Wali Kota Bandung Muhammad Farhan menuturkan, dia mendukung penetiban bangunan liar tersebut. Hal ini memang harus dilakukan agar sepanjang trotoar jalanan di Kota Bandung rapi dan nyaman dipakai masyarakat.
"Bangunannya sudah dibongkar. Yang penting sekarang sudah dibongkar," kata dia, Senin (15/6/2026).
Karena ini dibangun oleh warga, Pemkot tetap akan berkoordinasi dengan warga sekitar agar tidak ada kesalahpahaman ke depannya atas pembongkaran tersebut.
2. Pihak RW sebut itu bangunan lama

Ketua RW 06 Kelurahan Citarum, Kecamatan Bandung Wetan, Anne Rahadi menegaskan bangunan tersebut bukan garasi pribadi. Ia menyebut bangunan itu berfungsi sebagai tempat penyimpanan kendaraan roda tiga pengangkut sampah atau Triseda.
"Dikira itu memang kita pakai untuk garasi mobil pribadi. Sebetulnya, itu tempat itu adalah kandangnya motor sampah roda tiga. Saya buat dengan dana swadaya dari warga," kata Anne.

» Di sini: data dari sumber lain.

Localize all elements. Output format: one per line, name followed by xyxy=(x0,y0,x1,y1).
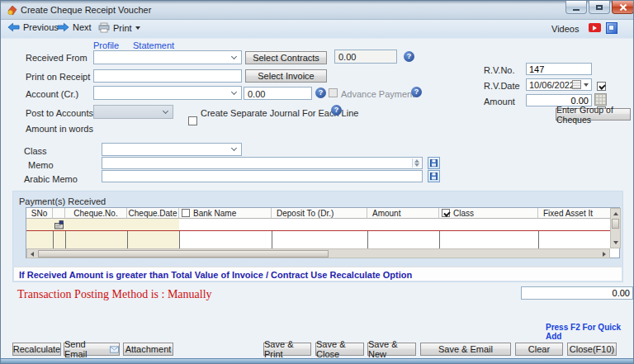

Dia menjelaskan, bangunan berkelir putih itu sudah lebih dulu berdiri sebelum proyek pembangunan trotoar dilakukan di kawasan Jalan Lombok. Ia bilang, lokasi itu sebelumnya merupakan bekas pos yang telah lama terbengkalai.
Anne mengaku berinisiatif membangun tempat penyimpanan kendaraan pengangkut sampah karena pernah mengalami kehilangan dan kerusakan fasilitas bantuan pemerintah. Pembangunan dilakukan menggunakan dana swadaya warga setelah berkoordinasi dengan pihak kelurahan.
"Dan saya membangun itu bukan di atas trotoar. Tadinya itu bukan trotoar, itu dulu pos zaman enggak tahu tahun berapa saya belum jadi ketua RT, belum jadi ketua RW," ujarnya.
3. Dibangun sebelum ada trotoar

Dia menyebut, trotoar di kawasan tersebut baru dibangun pada Agustus tahun lalu saat penataan Jalan Lombok berlangsung. Ketika proyek dikerjakan, trotoar dibuat hingga area bangunan yang sebelumnya telah ada.
Selain itu, ia membantah tudingan bahwa bangunan tersebut selama ini digunakan sebagai garasi kendaraan pribadinya. Ia mengakui mobil miliknya sempat diparkir di lokasi tersebut, namun hanya dalam kondisi tertentu.
Saat itu, rumah dan kafe milik anaknya yang berada di Jalan Lombok sedang dipenuhi tamu sehingga lahan parkir tidak tersedia. Di sisi lain, kendaraan roda tiga pengangkut sampah sedang digunakan petugas kebersihan.
"Kebetulan itu kandang Triseda itu kosong. Dipake keluar untuk dibawa sama tukang tim kebersihan saya. Sama linmas saya dimasukin ke situ. Jadi tidak berhari-hari. Itu pada saat itu," katanya.